Records from a collection
------------------------------------

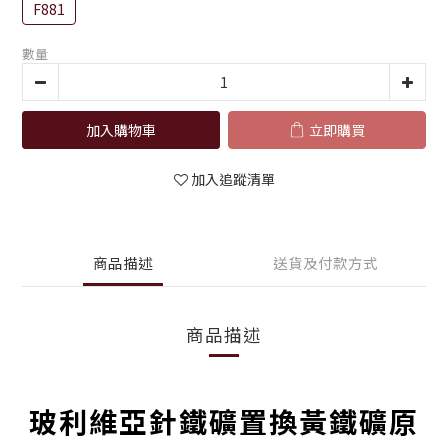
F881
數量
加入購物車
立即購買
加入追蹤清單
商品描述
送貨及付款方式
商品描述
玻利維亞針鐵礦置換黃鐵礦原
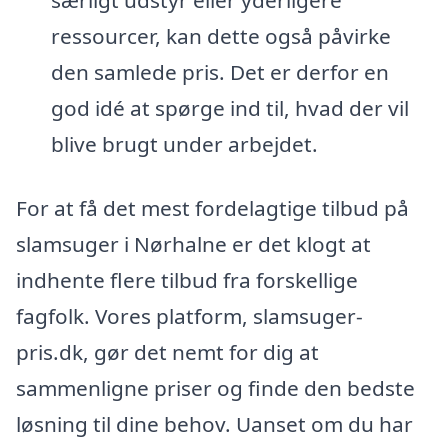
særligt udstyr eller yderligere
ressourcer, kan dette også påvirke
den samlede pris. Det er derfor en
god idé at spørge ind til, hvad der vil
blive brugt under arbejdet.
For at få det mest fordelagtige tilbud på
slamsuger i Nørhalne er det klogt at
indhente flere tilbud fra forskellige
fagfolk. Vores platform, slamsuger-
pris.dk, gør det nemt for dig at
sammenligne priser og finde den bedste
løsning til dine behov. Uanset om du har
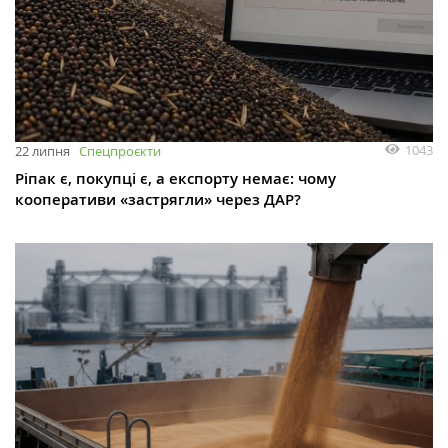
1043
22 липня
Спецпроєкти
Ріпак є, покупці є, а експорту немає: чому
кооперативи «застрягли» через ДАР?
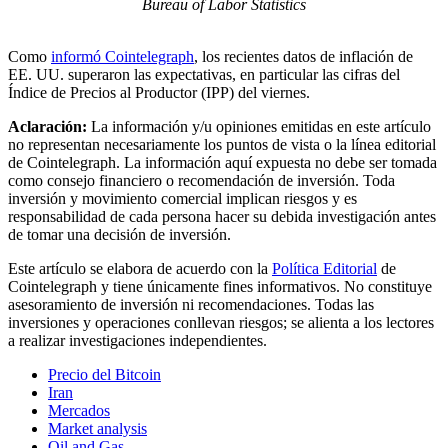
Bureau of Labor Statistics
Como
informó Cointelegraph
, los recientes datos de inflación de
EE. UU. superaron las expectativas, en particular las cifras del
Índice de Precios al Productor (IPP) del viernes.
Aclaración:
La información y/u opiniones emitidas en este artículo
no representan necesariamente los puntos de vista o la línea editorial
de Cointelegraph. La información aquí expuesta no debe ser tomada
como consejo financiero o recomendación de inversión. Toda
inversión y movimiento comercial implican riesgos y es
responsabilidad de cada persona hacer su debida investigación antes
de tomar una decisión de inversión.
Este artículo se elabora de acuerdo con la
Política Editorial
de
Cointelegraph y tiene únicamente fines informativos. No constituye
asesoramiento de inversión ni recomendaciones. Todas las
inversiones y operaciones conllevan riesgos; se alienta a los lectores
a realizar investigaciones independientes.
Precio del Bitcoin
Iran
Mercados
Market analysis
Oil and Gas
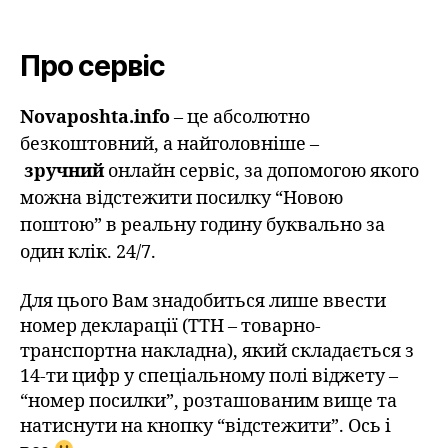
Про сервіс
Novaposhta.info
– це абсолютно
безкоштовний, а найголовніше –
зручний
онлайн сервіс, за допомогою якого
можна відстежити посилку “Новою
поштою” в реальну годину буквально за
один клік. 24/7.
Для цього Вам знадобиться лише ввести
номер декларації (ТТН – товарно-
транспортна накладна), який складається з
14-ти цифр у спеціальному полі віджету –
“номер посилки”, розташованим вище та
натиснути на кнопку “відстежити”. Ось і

------------------------------------

Repeat the lines exactly as they stand, from the opening line of the data through the line with "slamsuger i Nørhalne er det klogt at". Pictures stay out of the copy.

F881
數量
加入購物車
立即購買
加入追蹤清單
商品描述
送貨及付款方式
商品描述
玻利維亞針鐵礦置換黃鐵礦原
særligt udstyr eller yderligere
ressourcer, kan dette også påvirke
den samlede pris. Det er derfor en
god idé at spørge ind til, hvad der vil
blive brugt under arbejdet.
For at få det mest fordelagtige tilbud på
slamsuger i Nørhalne er det klogt at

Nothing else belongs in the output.